The essential information of interest is provided in the ‘*PERMANOVA table of results*’, which contains the sources of variation in the model (‘Source’), the degrees of freedom (‘df’), sums of squares (‘SS’), mean squares (‘MS’), pseudo-*F* ratio (‘Pseudo-F’) and permutation *P*-value (‘P(perm)’). This table can be read and interpreted in a way that is directly analogous to a traditional ANOVA, but bear in mind that what is being partitioned here is *multivariate* variability based on the chosen resemblance measure, with *P*-values obtained using permutations^{15}.

The last column of the PERMANOVA table (‘Unique perms’) indicates how many unique values of the test statistic were obtained under permutation. Recall that PERMANOVA does not systematically do all permutations, but rather draws a random subset of them. In the example (Fig. 1.10), this value is very large (9862) and close to the number of random permutations that were chosen to be done by the user (9999). This means that only a few repeated values of pseudo-*Fp* were encountered under permutation, and the number of unique values is plenty enough to make reasonable inferences using the resulting permutation *P*-value, as shown. This information is important because, in some cases, the number of possible permutations is not large, and very few unique values of the test statistic are obtained. In such cases, a more meaningful (but approximate) *P*-value can be obtained by random sampling from the asymptotic permutation distribution instead (see the section Monte Carlo *P*-values below).

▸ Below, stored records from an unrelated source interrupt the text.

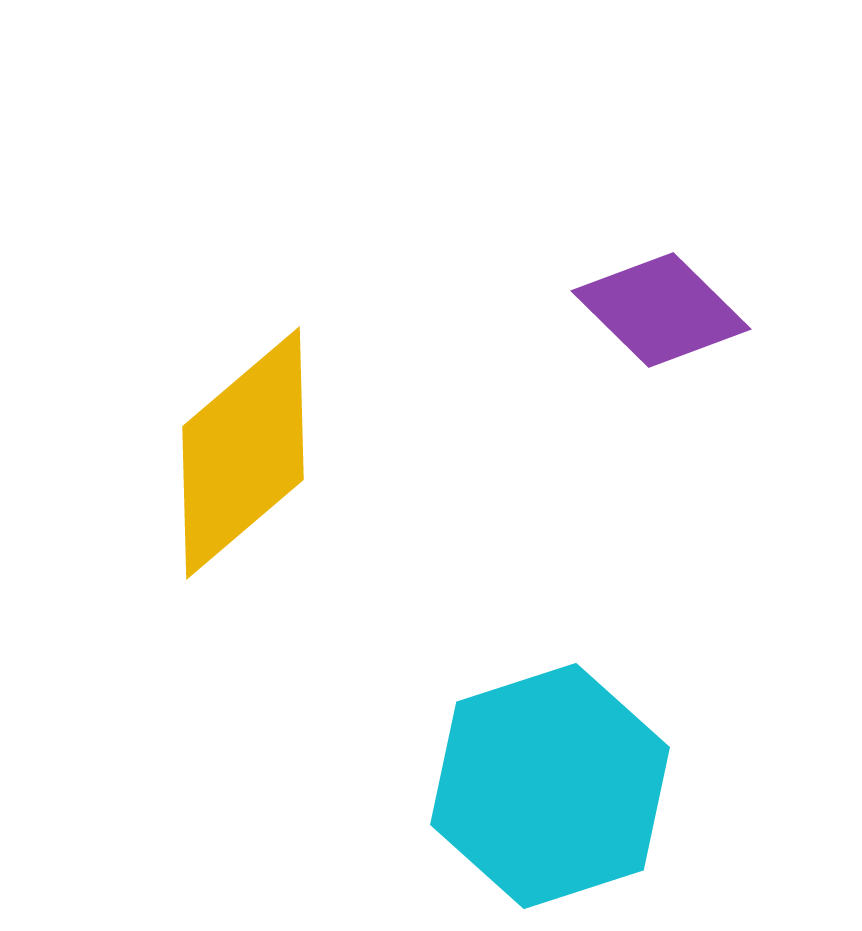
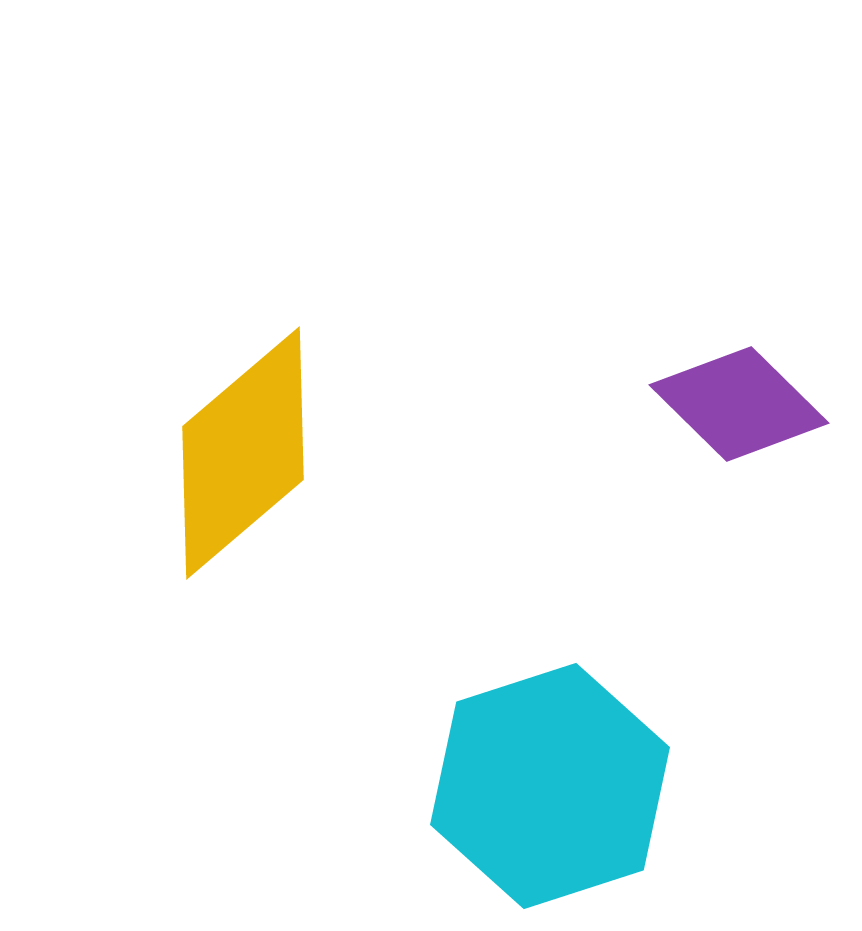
purple diamond: moved 78 px right, 94 px down
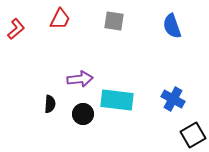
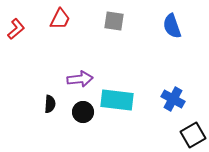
black circle: moved 2 px up
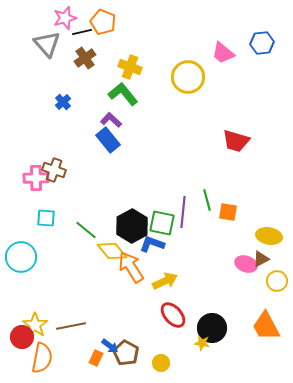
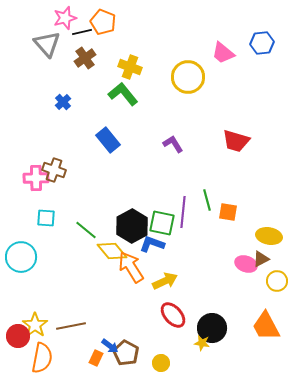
purple L-shape at (111, 120): moved 62 px right, 24 px down; rotated 15 degrees clockwise
red circle at (22, 337): moved 4 px left, 1 px up
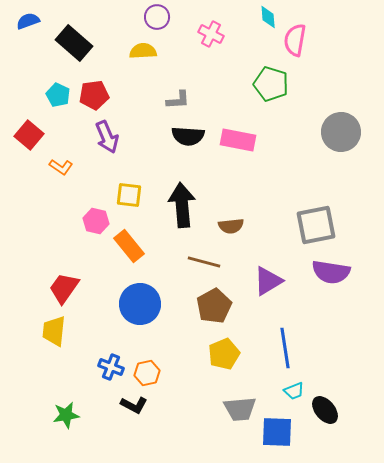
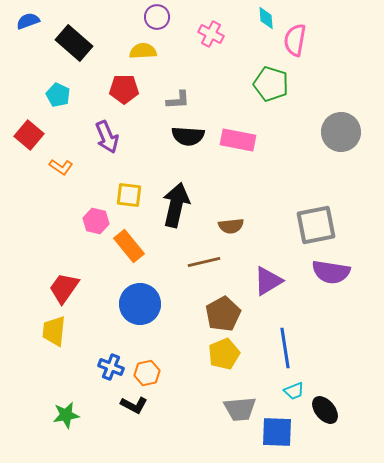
cyan diamond: moved 2 px left, 1 px down
red pentagon: moved 30 px right, 6 px up; rotated 8 degrees clockwise
black arrow: moved 6 px left; rotated 18 degrees clockwise
brown line: rotated 28 degrees counterclockwise
brown pentagon: moved 9 px right, 8 px down
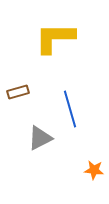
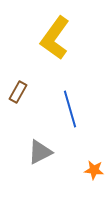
yellow L-shape: rotated 54 degrees counterclockwise
brown rectangle: rotated 45 degrees counterclockwise
gray triangle: moved 14 px down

Underneath the PERMANOVA table of results are given further details regarding the analysis, including the expected mean squares (EMS) for each term in the model, the construction of the *F* ratio and the estimated sizes of components of variation (see the sections Components of variation, Expected mean squares, Constructing *F* from EMS and Estimating components of variation below).

For the Ekofisk example, there is indeed a significant effect of the distance groupings (Fig. 1.10, pseudo-*F* = 4.93, *P* = 0.0001). A natural next question to ask is: wherein do these significant differences lie? That is, which groups differ significantly from which other groups?

^{15} For the one-way case, such as this, the PERMANOVA permutation *P*-values are *exact*; however, for multi-factor models, especially mixed models, analyses with covariates or unbalanced designs, the *P*-values provided are, necessarily, approximate, and rely on the exchangeability of residuals from the linear ANOVA model being fitted.